Un toucan à carène, le plus large des toucans
Notre guide nous a expliqué que ce monticule entier est une énorme fourmilière
Cette mini grenouille rouge n’est pas plus grande que l’ongle du petit doigt, et par conséquent elle est très difficile à trouver. J’étais sceptique quant à la véracité de cette grenouille trouvée par notre guide, jusqu’à ce qu’elle disparaisse en sautant.
Pattes de tarantule. C’est Anne qui a trouvé celle-là.
Profitant de la vue sur Volcán Arenal
Comida típica, plat typique du Costa Rica, le “Casado” : riz, haricots noirs, banane plantaine, lettue, viande, et une cuillérée de purée. Je suppose que le riz en forme de volcan était un clin d’oeil au Volcán Arenal surplombant La Fortuna.

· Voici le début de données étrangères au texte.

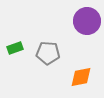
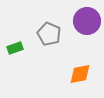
gray pentagon: moved 1 px right, 19 px up; rotated 20 degrees clockwise
orange diamond: moved 1 px left, 3 px up
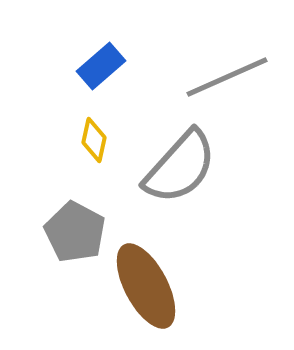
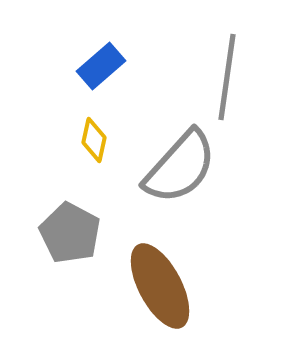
gray line: rotated 58 degrees counterclockwise
gray pentagon: moved 5 px left, 1 px down
brown ellipse: moved 14 px right
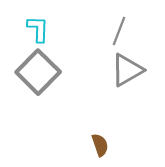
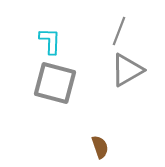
cyan L-shape: moved 12 px right, 12 px down
gray square: moved 17 px right, 11 px down; rotated 30 degrees counterclockwise
brown semicircle: moved 2 px down
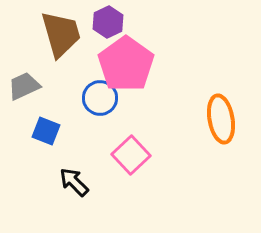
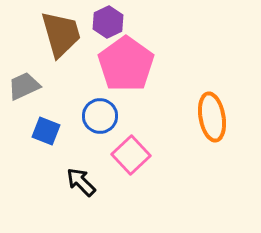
blue circle: moved 18 px down
orange ellipse: moved 9 px left, 2 px up
black arrow: moved 7 px right
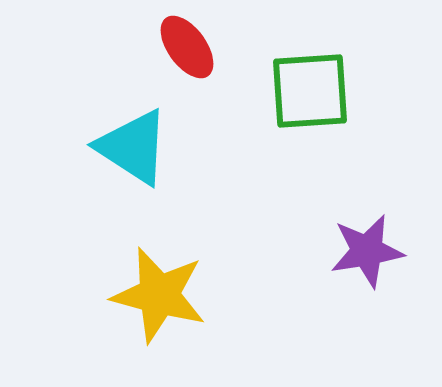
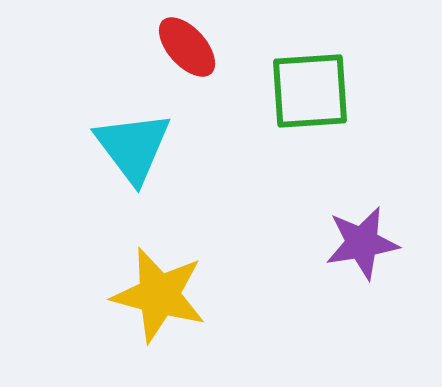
red ellipse: rotated 6 degrees counterclockwise
cyan triangle: rotated 20 degrees clockwise
purple star: moved 5 px left, 8 px up
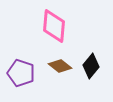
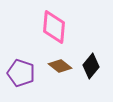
pink diamond: moved 1 px down
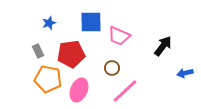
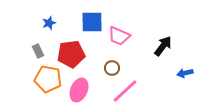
blue square: moved 1 px right
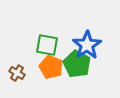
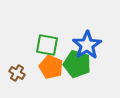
green pentagon: rotated 12 degrees counterclockwise
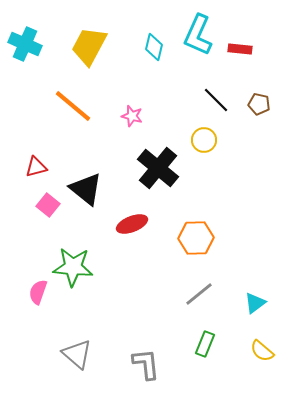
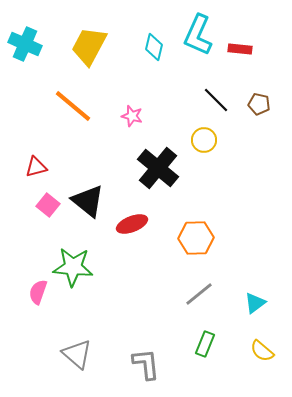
black triangle: moved 2 px right, 12 px down
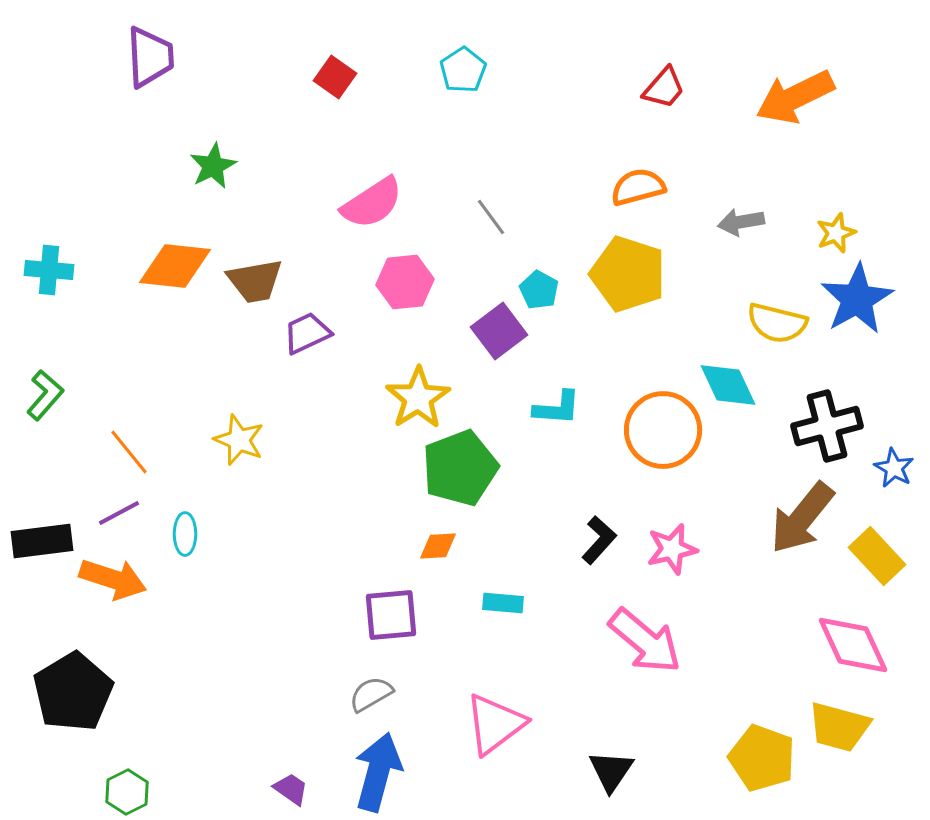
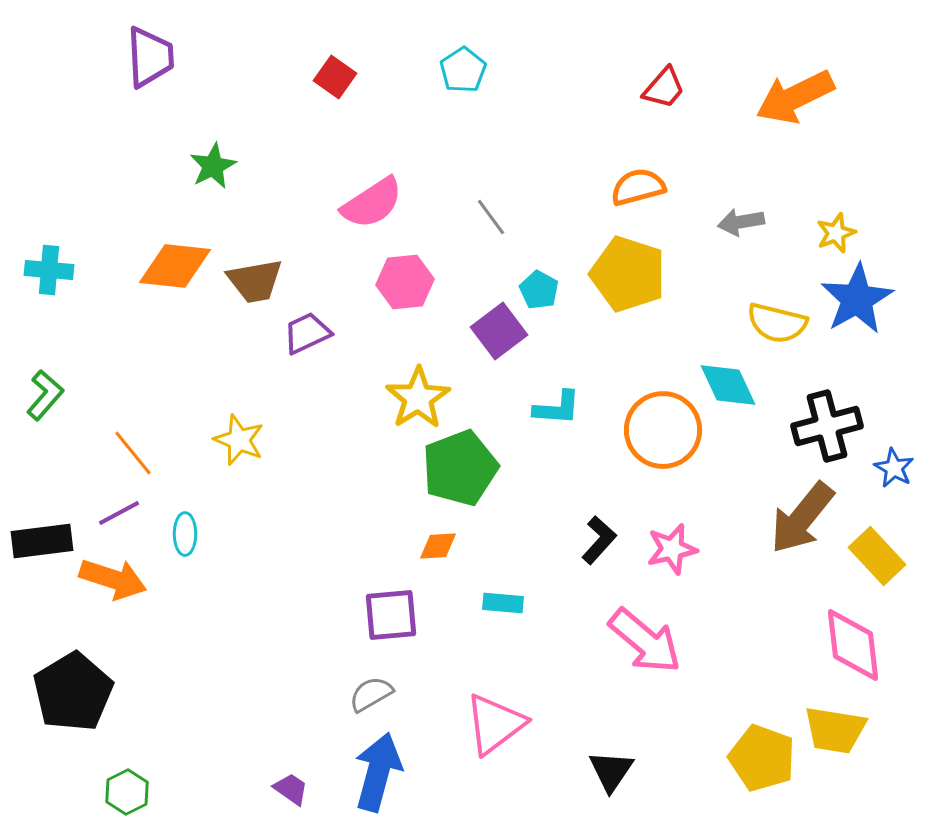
orange line at (129, 452): moved 4 px right, 1 px down
pink diamond at (853, 645): rotated 18 degrees clockwise
yellow trapezoid at (839, 727): moved 4 px left, 3 px down; rotated 6 degrees counterclockwise
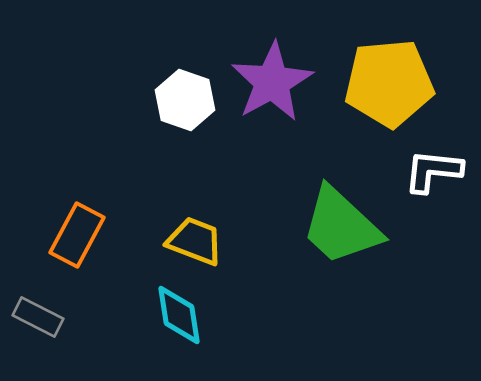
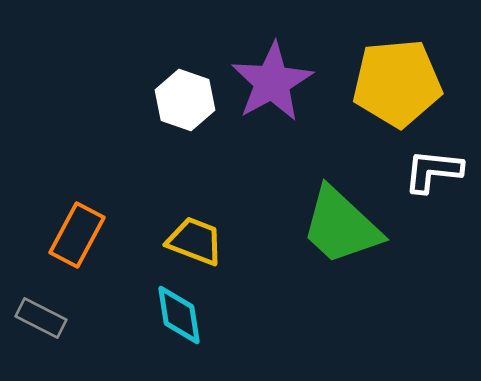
yellow pentagon: moved 8 px right
gray rectangle: moved 3 px right, 1 px down
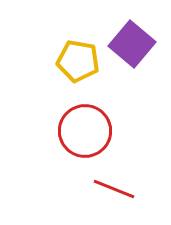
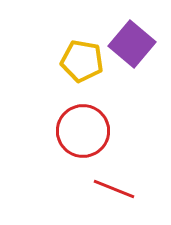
yellow pentagon: moved 4 px right
red circle: moved 2 px left
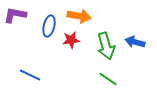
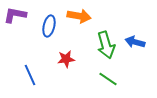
red star: moved 5 px left, 19 px down
green arrow: moved 1 px up
blue line: rotated 40 degrees clockwise
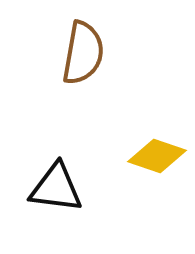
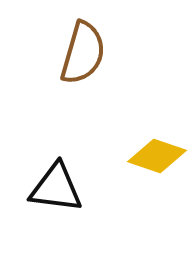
brown semicircle: rotated 6 degrees clockwise
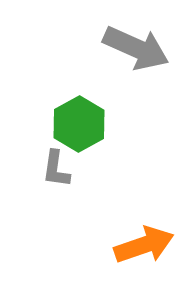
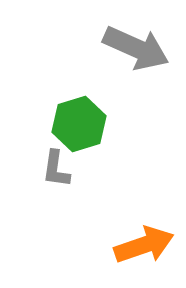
green hexagon: rotated 12 degrees clockwise
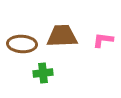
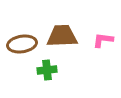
brown ellipse: rotated 12 degrees counterclockwise
green cross: moved 4 px right, 3 px up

Initialement nommé “El Burío”, La Fortuna a été rebaptisée ainsi à la suite d’une massive éruption du Volcán Arenal en 1968 qui a rayé de la carte trois villages à l’ouest du volcan, à l’exception de l’unique village bien fortuné à l’est, “El Burío”.
Le lendemain nous avons traversé en bateau le lac Arenal, le plus grand lac artificiel du Costa Rica. Initialement lac naturel, il a été agrandi et sa superficie à triplé en 1979 dans le cadre d’un projet hydroélectrique qui produisait alors 70% de la consommation électrique du pays (aujourd’hui le barrage hydro-électrique produit 15% des besoins nationaux). Détail intéressant, lors de l’agrandissement du lac les habitants d’Arenal et de Tondadora ont été relocalisés pour pouvoir inonder toute la zone, et les deux villages gisent toujours au fond du lac. La rumeur circule que durant la saison sèche la pointe du clocher de l’église d’Arenal peut être aperçue dépassant à la surface de l’eau.
Et c’est ainsi que nous nous sommes retrouvés à Monteverde, également connu pour ses nombreuses réserves naturelles. Nous avons visité la réserve de Curi-Cancha, apparemment notre meilleure chance d’apercevoir le rare Quetzal. Hélas pour nous, nous n’avons déniché aucun quetzal, mais nous avons eu droit à une visite très intéressante au sujet de la forêt de nuage. Par chance les plantes ne bougent pas aussi rapidement que les oiseaux, et donc nous avons pu voir et apprendre beaucoup sur la végétation de la réserve.
Ceci est en réalité une vigne parasite qui a tué avec succès l’arbre qu’elle utilisait comme tuteur, laissant place à une sorte de carapace vide.